“Wait, so you’re Maya, not Hannah?”
My new friend stood there astonished, a vague look of betrayal on his face.
When my roommate and I met him for the first time last week, we had jokingly decided to switch names as we introduced ourselves. After he found both of us on Facebook, however, we had to clear things up.
We walked through the Cambridge streets, looking for a pizza place that would seat our group of 11. “So how come you didn’t go back to Chicago for spring break?” he asked me conversationally, a few minutes later. I laughed. “What’s left for me there? I’m out of touch with my friends; none of my family lives there.”
He frowned. “But didn’t you say you went to high school there?” We all laughed again; I forgot that along with switching my name, I had not told him that I moved from Chicago to India in 2012. As I smiled, however, something tightened within me. How had I so easily erased those six formative years of my life?
When I was 12 years old, my family crossed the Atlantic Ocean and returned to Mumbai, India, where my parents had grown up. There were a variety of reasons why we moved from Chicago, but perhaps most central was my parents’ reluctance to grow old in the US.

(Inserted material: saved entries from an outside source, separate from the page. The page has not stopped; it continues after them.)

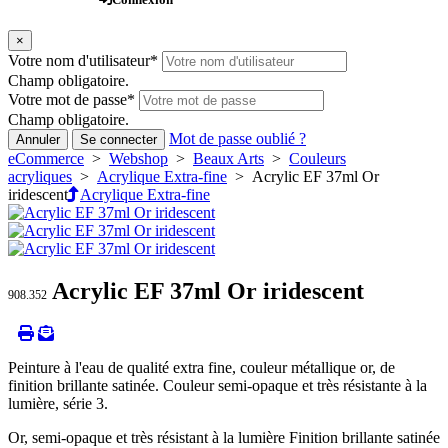
×
Votre nom d'utilisateur
*
Champ obligatoire.
Votre mot de passe
*
Champ obligatoire.
Mot de passe oublié ?
Annuler
Se connecter
eCommerce
>
Webshop
>
Beaux Arts
>
Couleurs
acryliques
>
Acrylique Extra-fine
> Acrylic EF 37ml Or
iridescent
Acrylique Extra-fine
Acrylic EF 37ml Or iridescent
908.352
Peinture à l'eau de qualité extra fine, couleur métallique or, de
finition brillante satinée. Couleur semi-opaque et très résistante à la
lumière, série 3.
Or, semi-opaque et très résistant à la lumière Finition brillante satinée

Growing up in the states, my sister and I mainly spoke English, both at school and at home, because my parents wanted us to fit in to our small, mostly Caucasian neighborhood. After moving back to India, this became a problem: While I understood Hindi and even enjoyed Bollywood movies, studying Hindi at a public school was not an option, so I went to an international school. My classmates were a privileged, sometimes spoiled group whose parents could pay to send them abroad after Grade 12. I’d never been the most diligent student in my American junior high school, but knowing that my parents were cutting into their retirement savings to educate me drove me to work hard, much to the reproach of my peers.

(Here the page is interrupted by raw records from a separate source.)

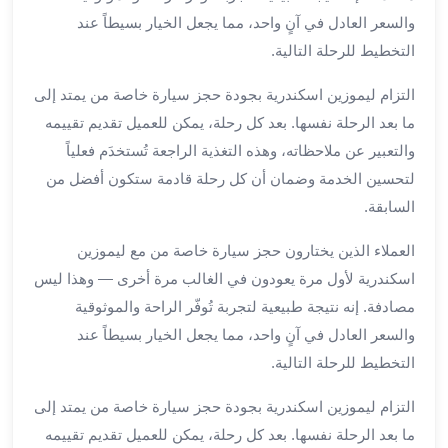
والسعر العادل في آنٍ واحد، مما يجعل الخيار بسيطاً عند
لمطار
برج
التخطيط للرحلة التالية.
العرب
التزام ليموزين اسكندرية بجودة حجز سيارة خاصة من يمتد إلى
حجز
ليموزين
ما بعد الرحلة نفسها. بعد كل رحلة، يمكن للعميل تقديم تقييمه
من
والتعبير عن ملاحظاته، وهذه التغذية الراجعة تُستخدَم فعلياً
مطار
لتحسين الخدمة وضمان أن كل رحلة قادمة ستكون أفضل من
برج
السابقة.
العرب
خدمات
العملاء الذين يختارون حجز سيارة خاصة من مع ليموزين
ليموزين
اسكندرية لأول مرة يعودون في الغالب مرة أخرى — وهذا ليس
اسكندرية
مصادفة. إنه نتيجة طبيعية لتجربة تُوفّر الراحة والموثوقية
خدمات
والسعر العادل في آنٍ واحد، مما يجعل الخيار بسيطاً عند
ليموزين
التخطيط للرحلة التالية.
برج
العرب
التزام ليموزين اسكندرية بجودة حجز سيارة خاصة من يمتد إلى
خدمات
ما بعد الرحلة نفسها. بعد كل رحلة، يمكن للعميل تقديم تقييمه
مطار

“You’re only smarter than us because you went to school in America,” a classmate told me once matter-of-factly.
America seemed to follow me everywhere. “Maya is a foreigner,” a boy in my class teased as my cheeks burned.

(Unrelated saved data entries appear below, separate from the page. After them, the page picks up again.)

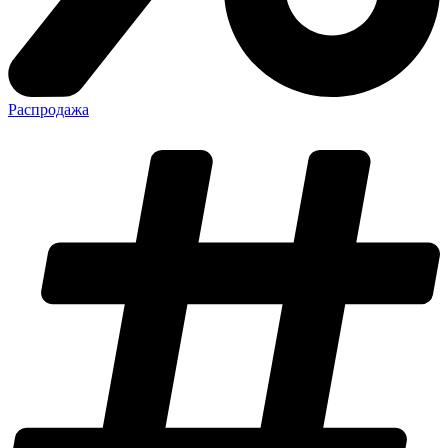
Распродажа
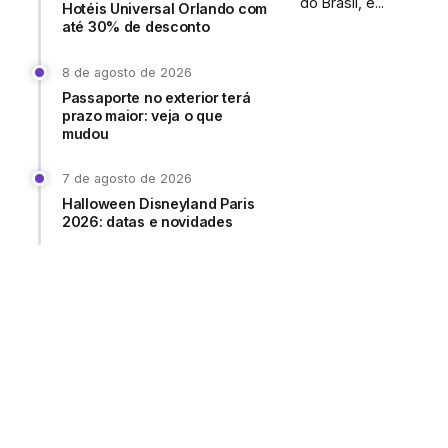
do Brasil, é...
Hotéis Universal Orlando com
até 30% de desconto
8 de agosto de 2026
Passaporte no exterior terá
prazo maior: veja o que
mudou
7 de agosto de 2026
Halloween Disneyland Paris
2026: datas e novidades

Though some of my classmates had lived in America for years, all traces of their American accents were gone. Mine didn’t go away. Perhaps it was because I spoke so frequently to my sister, or simply because I was older when I moved back. But even once I spoke Hindi fluently, I was scared to open my mouth in public because it was so obvious that I was not from India. I didn’t want shopkeepers to overcharge my family.
I didn’t believe my mother when she told me that my classmates were just jealous of me. I never quite stopped feeling the resentment directed at me — because of my birthplace, my grades, and my height, as I was the tallest in the class.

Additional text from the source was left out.